■ Exercise aim: Start with the first line of the data and end with the line that holds "irgendwann ein Ende"; write out each one exactly.

■ Dataset content:

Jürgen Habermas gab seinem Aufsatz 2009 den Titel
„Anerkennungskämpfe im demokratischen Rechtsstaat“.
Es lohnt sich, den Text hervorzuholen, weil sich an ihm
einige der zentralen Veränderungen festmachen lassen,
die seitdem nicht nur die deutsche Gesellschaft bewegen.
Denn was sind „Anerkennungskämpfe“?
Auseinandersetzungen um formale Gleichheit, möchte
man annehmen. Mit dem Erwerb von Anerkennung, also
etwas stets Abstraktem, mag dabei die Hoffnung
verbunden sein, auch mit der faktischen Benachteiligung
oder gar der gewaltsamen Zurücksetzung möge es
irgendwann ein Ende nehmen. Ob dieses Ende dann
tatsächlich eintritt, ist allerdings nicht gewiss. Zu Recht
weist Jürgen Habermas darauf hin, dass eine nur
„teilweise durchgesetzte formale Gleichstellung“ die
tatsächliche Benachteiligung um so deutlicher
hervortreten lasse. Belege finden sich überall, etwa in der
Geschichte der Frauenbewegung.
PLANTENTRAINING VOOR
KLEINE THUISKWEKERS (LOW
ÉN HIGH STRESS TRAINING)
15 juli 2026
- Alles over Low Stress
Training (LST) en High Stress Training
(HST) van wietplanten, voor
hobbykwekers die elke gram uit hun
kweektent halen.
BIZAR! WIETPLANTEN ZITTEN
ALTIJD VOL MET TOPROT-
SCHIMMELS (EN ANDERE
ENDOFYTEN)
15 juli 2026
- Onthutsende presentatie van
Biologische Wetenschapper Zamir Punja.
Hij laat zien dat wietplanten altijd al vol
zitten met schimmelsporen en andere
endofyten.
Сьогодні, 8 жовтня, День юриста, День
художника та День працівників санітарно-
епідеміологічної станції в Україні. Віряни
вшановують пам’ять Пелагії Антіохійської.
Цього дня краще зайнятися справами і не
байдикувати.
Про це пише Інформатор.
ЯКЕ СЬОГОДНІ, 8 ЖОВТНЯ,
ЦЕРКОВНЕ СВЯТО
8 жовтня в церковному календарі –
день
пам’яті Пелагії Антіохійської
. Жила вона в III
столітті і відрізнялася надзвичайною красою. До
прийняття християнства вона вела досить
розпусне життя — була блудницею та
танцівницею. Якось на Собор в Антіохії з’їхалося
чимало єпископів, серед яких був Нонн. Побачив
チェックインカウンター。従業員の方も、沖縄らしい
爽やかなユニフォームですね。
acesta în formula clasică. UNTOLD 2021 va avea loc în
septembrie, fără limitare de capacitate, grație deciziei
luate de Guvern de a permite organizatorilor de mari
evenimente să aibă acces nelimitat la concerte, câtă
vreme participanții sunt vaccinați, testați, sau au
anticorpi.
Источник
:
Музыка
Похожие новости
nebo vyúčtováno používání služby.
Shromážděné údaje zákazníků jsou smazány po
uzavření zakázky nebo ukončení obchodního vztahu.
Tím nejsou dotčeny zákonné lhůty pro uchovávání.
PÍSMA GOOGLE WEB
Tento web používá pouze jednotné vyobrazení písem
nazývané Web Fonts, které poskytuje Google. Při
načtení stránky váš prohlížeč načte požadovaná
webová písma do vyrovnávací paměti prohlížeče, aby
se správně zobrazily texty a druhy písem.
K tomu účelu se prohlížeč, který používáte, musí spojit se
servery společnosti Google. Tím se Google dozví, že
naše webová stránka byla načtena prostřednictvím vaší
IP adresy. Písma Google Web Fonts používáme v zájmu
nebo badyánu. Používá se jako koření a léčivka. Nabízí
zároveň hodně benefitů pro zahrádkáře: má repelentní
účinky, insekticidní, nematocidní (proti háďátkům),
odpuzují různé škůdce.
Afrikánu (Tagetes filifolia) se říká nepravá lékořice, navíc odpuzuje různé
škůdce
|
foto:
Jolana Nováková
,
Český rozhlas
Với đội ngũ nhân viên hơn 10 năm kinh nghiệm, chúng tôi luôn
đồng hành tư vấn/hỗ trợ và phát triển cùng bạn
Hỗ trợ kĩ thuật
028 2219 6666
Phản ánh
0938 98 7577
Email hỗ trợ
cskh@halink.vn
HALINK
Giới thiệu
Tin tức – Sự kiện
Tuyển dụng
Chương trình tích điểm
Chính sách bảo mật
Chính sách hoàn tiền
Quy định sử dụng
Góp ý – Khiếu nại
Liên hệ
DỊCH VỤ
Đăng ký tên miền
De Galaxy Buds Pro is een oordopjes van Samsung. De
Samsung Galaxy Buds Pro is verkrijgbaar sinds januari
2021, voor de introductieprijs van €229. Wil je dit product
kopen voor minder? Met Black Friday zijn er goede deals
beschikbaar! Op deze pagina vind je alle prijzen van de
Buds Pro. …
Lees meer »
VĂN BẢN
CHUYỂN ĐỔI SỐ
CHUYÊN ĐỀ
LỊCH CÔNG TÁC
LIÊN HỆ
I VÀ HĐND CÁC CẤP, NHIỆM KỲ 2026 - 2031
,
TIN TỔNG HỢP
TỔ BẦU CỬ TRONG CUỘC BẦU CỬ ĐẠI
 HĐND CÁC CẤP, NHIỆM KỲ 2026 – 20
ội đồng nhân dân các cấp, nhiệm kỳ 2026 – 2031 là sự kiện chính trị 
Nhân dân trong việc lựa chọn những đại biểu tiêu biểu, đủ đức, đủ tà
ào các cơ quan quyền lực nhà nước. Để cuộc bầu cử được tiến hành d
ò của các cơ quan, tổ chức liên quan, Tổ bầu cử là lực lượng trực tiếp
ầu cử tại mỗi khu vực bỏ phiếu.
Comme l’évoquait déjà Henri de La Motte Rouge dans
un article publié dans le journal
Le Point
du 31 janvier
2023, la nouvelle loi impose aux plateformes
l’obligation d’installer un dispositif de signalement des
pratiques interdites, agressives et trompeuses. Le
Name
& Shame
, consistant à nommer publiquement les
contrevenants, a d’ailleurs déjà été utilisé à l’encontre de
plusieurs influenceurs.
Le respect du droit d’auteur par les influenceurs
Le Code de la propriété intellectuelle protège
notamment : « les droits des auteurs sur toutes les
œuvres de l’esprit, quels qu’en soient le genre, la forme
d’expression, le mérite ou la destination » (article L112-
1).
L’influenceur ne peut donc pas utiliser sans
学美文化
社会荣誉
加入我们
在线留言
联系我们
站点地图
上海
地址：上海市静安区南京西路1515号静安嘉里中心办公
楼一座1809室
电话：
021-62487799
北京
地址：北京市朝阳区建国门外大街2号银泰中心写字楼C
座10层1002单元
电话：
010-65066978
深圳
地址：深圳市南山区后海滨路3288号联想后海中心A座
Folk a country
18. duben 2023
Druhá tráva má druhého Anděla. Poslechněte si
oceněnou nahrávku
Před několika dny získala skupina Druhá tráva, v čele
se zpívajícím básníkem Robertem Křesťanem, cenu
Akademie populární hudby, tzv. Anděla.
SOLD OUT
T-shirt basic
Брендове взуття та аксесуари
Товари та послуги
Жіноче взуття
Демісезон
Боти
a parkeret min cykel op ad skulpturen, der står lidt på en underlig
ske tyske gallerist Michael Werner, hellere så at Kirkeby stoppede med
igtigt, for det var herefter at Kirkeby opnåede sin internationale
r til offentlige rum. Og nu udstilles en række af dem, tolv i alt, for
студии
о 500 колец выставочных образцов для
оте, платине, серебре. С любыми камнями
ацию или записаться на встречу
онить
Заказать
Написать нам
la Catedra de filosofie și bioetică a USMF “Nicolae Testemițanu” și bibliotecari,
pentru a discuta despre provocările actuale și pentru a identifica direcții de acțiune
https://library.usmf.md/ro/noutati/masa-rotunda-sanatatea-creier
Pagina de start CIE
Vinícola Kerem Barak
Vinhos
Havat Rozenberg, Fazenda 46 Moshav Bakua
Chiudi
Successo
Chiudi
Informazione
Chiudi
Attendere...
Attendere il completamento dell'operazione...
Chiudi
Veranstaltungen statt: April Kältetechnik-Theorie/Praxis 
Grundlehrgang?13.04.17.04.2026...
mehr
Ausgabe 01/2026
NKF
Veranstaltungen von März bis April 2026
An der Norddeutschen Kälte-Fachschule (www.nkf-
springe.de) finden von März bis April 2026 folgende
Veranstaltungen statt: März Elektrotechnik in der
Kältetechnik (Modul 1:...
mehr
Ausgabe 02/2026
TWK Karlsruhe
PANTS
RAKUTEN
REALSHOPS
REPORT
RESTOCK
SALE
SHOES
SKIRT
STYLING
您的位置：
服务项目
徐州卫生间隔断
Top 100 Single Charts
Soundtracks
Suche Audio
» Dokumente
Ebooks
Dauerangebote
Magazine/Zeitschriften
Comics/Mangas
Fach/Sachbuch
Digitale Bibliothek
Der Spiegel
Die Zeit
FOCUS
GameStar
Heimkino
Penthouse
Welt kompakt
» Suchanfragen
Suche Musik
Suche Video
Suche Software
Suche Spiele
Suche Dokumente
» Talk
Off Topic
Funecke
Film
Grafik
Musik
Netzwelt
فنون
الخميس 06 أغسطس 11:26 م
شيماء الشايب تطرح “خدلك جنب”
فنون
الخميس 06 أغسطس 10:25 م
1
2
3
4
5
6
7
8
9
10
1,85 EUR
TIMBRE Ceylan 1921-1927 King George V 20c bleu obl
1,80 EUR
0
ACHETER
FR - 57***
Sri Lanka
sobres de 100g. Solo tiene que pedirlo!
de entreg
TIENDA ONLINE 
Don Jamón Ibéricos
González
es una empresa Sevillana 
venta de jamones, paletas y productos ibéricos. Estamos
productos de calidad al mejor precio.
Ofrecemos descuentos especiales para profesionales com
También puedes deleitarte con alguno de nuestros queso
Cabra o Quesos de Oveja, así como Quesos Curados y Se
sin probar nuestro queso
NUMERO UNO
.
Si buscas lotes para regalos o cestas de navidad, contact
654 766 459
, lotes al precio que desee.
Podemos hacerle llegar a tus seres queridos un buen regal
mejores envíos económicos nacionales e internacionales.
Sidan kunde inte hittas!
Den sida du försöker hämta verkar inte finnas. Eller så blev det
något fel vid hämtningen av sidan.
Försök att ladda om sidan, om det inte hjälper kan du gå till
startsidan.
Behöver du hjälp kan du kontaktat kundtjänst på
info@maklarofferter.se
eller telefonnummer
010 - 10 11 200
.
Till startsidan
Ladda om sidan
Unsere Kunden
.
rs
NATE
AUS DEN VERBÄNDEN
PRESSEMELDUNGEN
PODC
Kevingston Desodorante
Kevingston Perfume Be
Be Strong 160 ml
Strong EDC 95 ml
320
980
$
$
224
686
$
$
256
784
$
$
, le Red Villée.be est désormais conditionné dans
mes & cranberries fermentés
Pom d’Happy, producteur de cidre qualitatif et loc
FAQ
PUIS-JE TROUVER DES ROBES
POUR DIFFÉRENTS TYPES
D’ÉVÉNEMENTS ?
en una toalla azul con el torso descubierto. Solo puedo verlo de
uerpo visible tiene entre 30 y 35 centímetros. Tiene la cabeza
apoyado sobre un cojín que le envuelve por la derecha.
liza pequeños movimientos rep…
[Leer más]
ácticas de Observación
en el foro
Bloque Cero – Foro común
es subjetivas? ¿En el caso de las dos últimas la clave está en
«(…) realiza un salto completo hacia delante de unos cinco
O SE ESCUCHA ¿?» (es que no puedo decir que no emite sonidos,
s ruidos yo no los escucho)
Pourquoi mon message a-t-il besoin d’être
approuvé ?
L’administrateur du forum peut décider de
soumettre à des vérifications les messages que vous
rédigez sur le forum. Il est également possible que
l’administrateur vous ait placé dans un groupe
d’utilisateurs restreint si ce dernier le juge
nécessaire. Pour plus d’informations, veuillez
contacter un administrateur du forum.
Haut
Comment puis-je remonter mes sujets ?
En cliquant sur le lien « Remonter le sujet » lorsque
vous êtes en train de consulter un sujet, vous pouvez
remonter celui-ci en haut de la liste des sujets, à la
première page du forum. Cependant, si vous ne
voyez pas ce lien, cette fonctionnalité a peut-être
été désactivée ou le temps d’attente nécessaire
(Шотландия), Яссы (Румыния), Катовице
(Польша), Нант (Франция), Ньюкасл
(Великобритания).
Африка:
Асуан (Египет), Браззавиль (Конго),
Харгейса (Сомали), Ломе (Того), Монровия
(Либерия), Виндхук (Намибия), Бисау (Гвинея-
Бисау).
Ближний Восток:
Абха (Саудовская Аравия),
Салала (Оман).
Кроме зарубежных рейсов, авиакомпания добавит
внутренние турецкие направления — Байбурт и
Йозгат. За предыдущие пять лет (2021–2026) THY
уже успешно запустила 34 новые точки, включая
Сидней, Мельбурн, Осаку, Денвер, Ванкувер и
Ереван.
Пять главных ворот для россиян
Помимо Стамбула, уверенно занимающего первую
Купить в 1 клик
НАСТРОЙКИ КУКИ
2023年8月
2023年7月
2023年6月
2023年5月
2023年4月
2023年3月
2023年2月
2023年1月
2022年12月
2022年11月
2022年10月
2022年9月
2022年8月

■ Answer box:
Jürgen Habermas gab seinem Aufsatz 2009 den Titel
„Anerkennungskämpfe im demokratischen Rechtsstaat“.
Es lohnt sich, den Text hervorzuholen, weil sich an ihm
einige der zentralen Veränderungen festmachen lassen,
die seitdem nicht nur die deutsche Gesellschaft bewegen.
Denn was sind „Anerkennungskämpfe“?
Auseinandersetzungen um formale Gleichheit, möchte
man annehmen. Mit dem Erwerb von Anerkennung, also
etwas stets Abstraktem, mag dabei die Hoffnung
verbunden sein, auch mit der faktischen Benachteiligung
oder gar der gewaltsamen Zurücksetzung möge es
irgendwann ein Ende nehmen. Ob dieses Ende dann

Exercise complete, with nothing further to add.